Imo (armchair) op's pain is unendurable and she is lashing out in immense fear in a primal way, literally bcs she feels her life is being extinguished. There is a great deal of terror in this form of abuse.

But abuse it is and op knows that. You must get apart for a period of time op. He has to understand that and you must separate for now. You need some intensive work to unlock the primal fear that has been triggered by his betrayal. He may think you hitting him is just, that he deserves it and it's a kind of purging, but it is actively harming you both (in different ways imo) and is not in any way productive. You need to be apart, meeting only in public places for the time being, while you work on yourself.

RachelZoe Fri 28-Aug-15 22:18:01

springydaffs

What op is doing is a world away from the abuser who hits to control.

No, it is not. People say this under the guise of "I just lost it" but violence is almost always about control "you have done something I don't like, you're doing something I don't like so I'm going to be violent and maybe you will stop", how is that not control? Behaving in a threatening way is always about controlling the situation.

How do you know she wouldn't reach for a knife? Shes been deliberately punching her partner in the crotch/stomach/split his lip right open.

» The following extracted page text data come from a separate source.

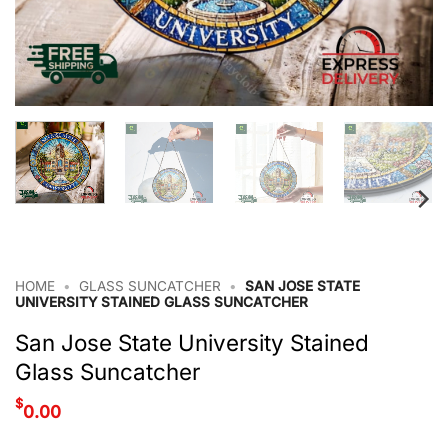
HOME
•
GLASS SUNCATCHER
•
SAN JOSE STATE
UNIVERSITY STAINED GLASS SUNCATCHER
San Jose State University Stained
Glass Suncatcher
$
0.00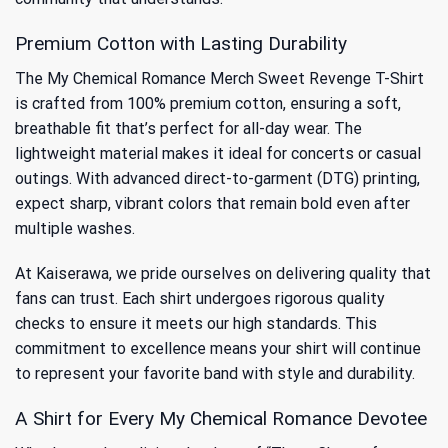
Premium Cotton with Lasting Durability
The My Chemical Romance Merch Sweet Revenge T-Shirt
is crafted from 100% premium cotton, ensuring a soft,
breathable fit that’s perfect for all-day wear. The
lightweight material makes it ideal for concerts or casual
outings. With advanced direct-to-garment (DTG) printing,
expect sharp, vibrant colors that remain bold even after
multiple washes.
At Kaiserawa, we pride ourselves on delivering quality that
fans can trust. Each shirt undergoes rigorous quality
checks to ensure it meets our high standards. This
commitment to excellence means your shirt will continue
to represent your favorite band with style and durability.
A Shirt for Every My Chemical Romance Devotee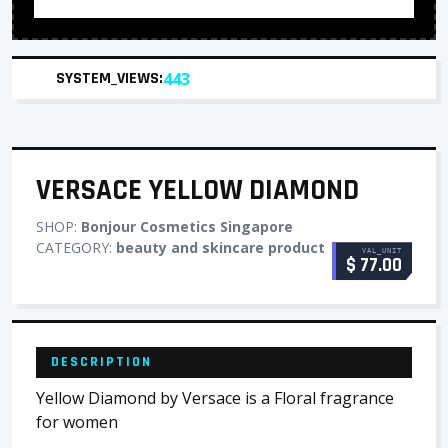
SYSTEM_VIEWS:
443
VERSACE YELLOW DIAMOND
SHOP:
Bonjour Cosmetics Singapore
CATEGORY:
beauty and skincare product
VAL_UNIT
$ 77.00
DESCRIPTION
Yellow Diamond by Versace is a Floral fragrance
for women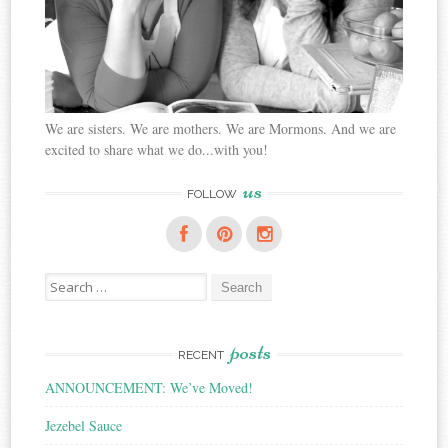
We are sisters. We are mothers. We are Mormons. And we are
excited to share what we do...with you!
us
FOLLOW
Search
for:
posts
RECENT
ANNOUNCEMENT: We’ve Moved!
Jezebel Sauce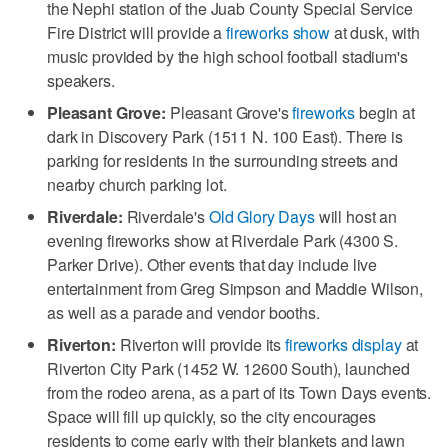
the Nephi station of the Juab County Special Service
Fire District will provide a
fireworks show
at dusk, with
music provided by the high school football stadium's
speakers.
Pleasant Grove:
Pleasant Grove's
fireworks
begin at
dark in Discovery Park (1511 N. 100 East). There is
parking for residents in the surrounding streets and
nearby church parking lot.
Riverdale:
Riverdale's
Old Glory Days
will host an
evening fireworks show at Riverdale Park (4300 S.
Parker Drive). Other events that day include live
entertainment from Greg Simpson and Maddie Wilson,
as well as a parade and vendor booths.
Riverton:
Riverton will provide its
fireworks display
at
Riverton City Park (1452 W. 12600 South), launched
from the rodeo arena, as a part of its Town Days events.
Space will fill up quickly, so the city encourages
residents to come early with their blankets and lawn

It's not so far away.

springydaffs Fri 28-Aug-15 22:30:53

Rachel, I don't know if you have a vested interest in this but imo, yes, this is very different from an abuser who hits to control and dominate.

You had already made your points clearly and I have made mine. I have qualified my points by saying they are imo. You categorically believe op should be castigated and I don't. Repeating your points doesn't help the op, only satisfies your need to be right imo. It doesn't matter who is right, only that op gets the help she needs at an intense time of crisis in her life.

In short, wind it in. There a rl posted here, a rl marriage, not a debate.